Combining DLT and edge computing
The network divides its nodes into groups that it calls swarms which can be based on geographical position, function or even application. This reportedly allows the network to enjoy some of the bandwidth and latency advantages typical of edge computing systems.
Edge computing is a variation of cloud computing that has servers scattered across the globe in order to connect users to servers near them instead of one centralized server. Bluzelle’s CEO and co-founder Pavel Bains explained:
“A swarm is a collection of nodes all working together for consensus. [This means] that we don’t require system-wide consensus. So we can have a swarm that does validation for Asia. Let’s say there are 30 nodes in that swarm. Let’s say traffic builds up and we decide ‘let’s have a swarm just for Japan’. We can launch that easily. […] The advantage we get is ensuring fast speeds for transactions and scalability.”
Bains told Cointelegraph that he believes this approach results in advantages over competitors such as IPFS:
“With members of the public being able to run edge replica nodes that can serve out Bluzelle’s service requests, all the advantages of edge computing can be met. In fact, with the success of the Bluzelle crypto-economic system, Bluzelle will be able to bring edge computing far closer to the consumer than any traditional edge computing system has been capable of.”
A Cosmos-based database
Bluezelle states that a recent consensus engine update made it the first database to use the inter-blockchain system Cosmos (ATOM) and its Tendermint consensus protocol. Bains told Cointelegraph that using this technology brings the network scalability advantages, Proof-of-Stake (PoS) support and interoperability with other blockchains.
Bains explained that crypto-economic incentives ensure data availability; customers pay transaction fees when taking advantage of data storage and making changes to the data, motivates validators to perform network maintenance:
“[Validators] need to stake tokens to participate and if they don’t meet the standards, they are slashed and lose their stake. This keeps the loop going. […] Validators can earn BLZ for good behavior while tokens can be taken away for bad behavior. Also, BLZ holders can choose to be delegators.”

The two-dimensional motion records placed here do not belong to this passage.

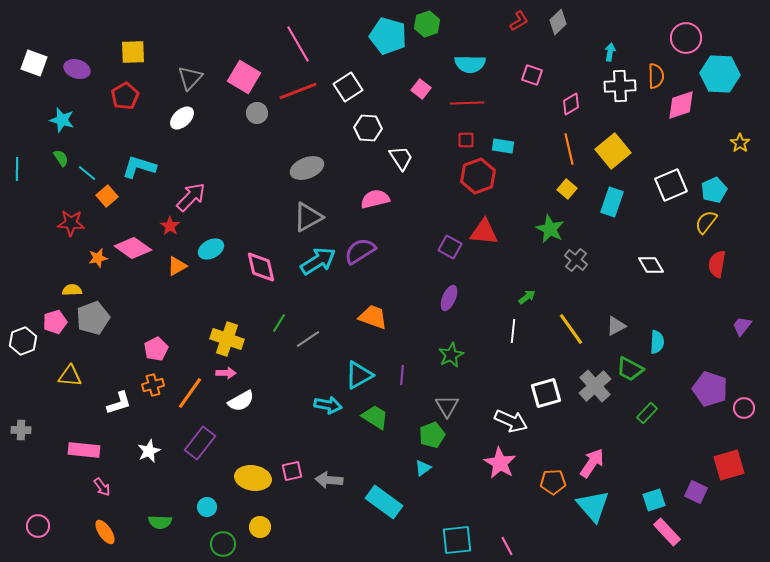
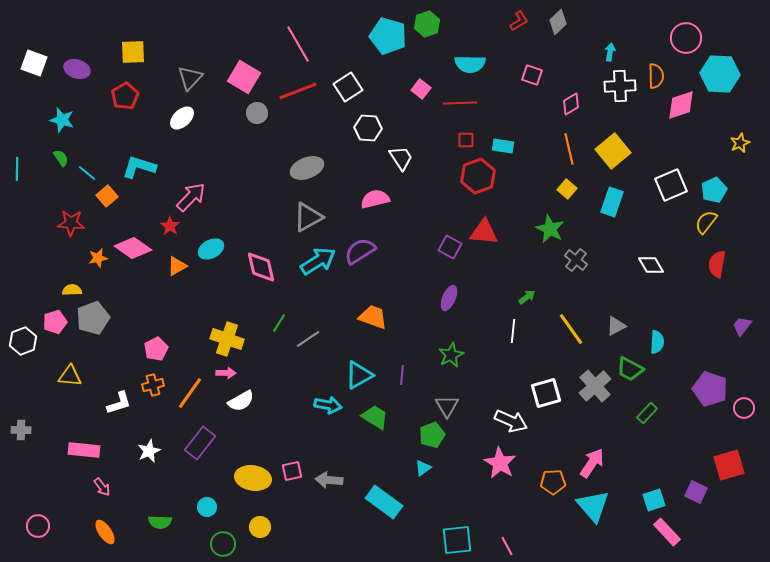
red line at (467, 103): moved 7 px left
yellow star at (740, 143): rotated 12 degrees clockwise
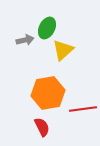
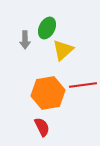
gray arrow: rotated 102 degrees clockwise
red line: moved 24 px up
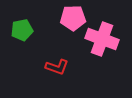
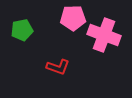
pink cross: moved 2 px right, 4 px up
red L-shape: moved 1 px right
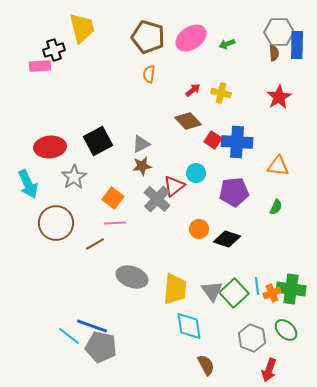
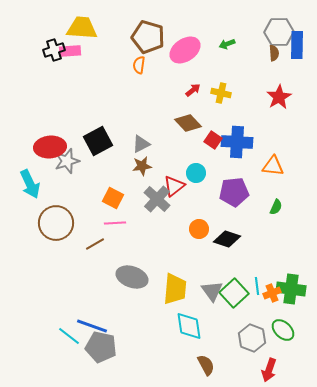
yellow trapezoid at (82, 28): rotated 72 degrees counterclockwise
pink ellipse at (191, 38): moved 6 px left, 12 px down
pink rectangle at (40, 66): moved 30 px right, 15 px up
orange semicircle at (149, 74): moved 10 px left, 9 px up
brown diamond at (188, 121): moved 2 px down
orange triangle at (278, 166): moved 5 px left
gray star at (74, 177): moved 7 px left, 16 px up; rotated 15 degrees clockwise
cyan arrow at (28, 184): moved 2 px right
orange square at (113, 198): rotated 10 degrees counterclockwise
green ellipse at (286, 330): moved 3 px left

Blockchain’s relationship with data storage
Blockchain’s reliability and censorship resistance are values that many try to carry over to other industries. As Cointelegraph reported in a January use case analysis, one such industry is the data storage space where some are trying to create solutions that can safekeep data while taking advantage of the features of blockchain technology.
However, many blockchain-enabled data storage solutions offer security but leave the data transparent and accessible to anyone.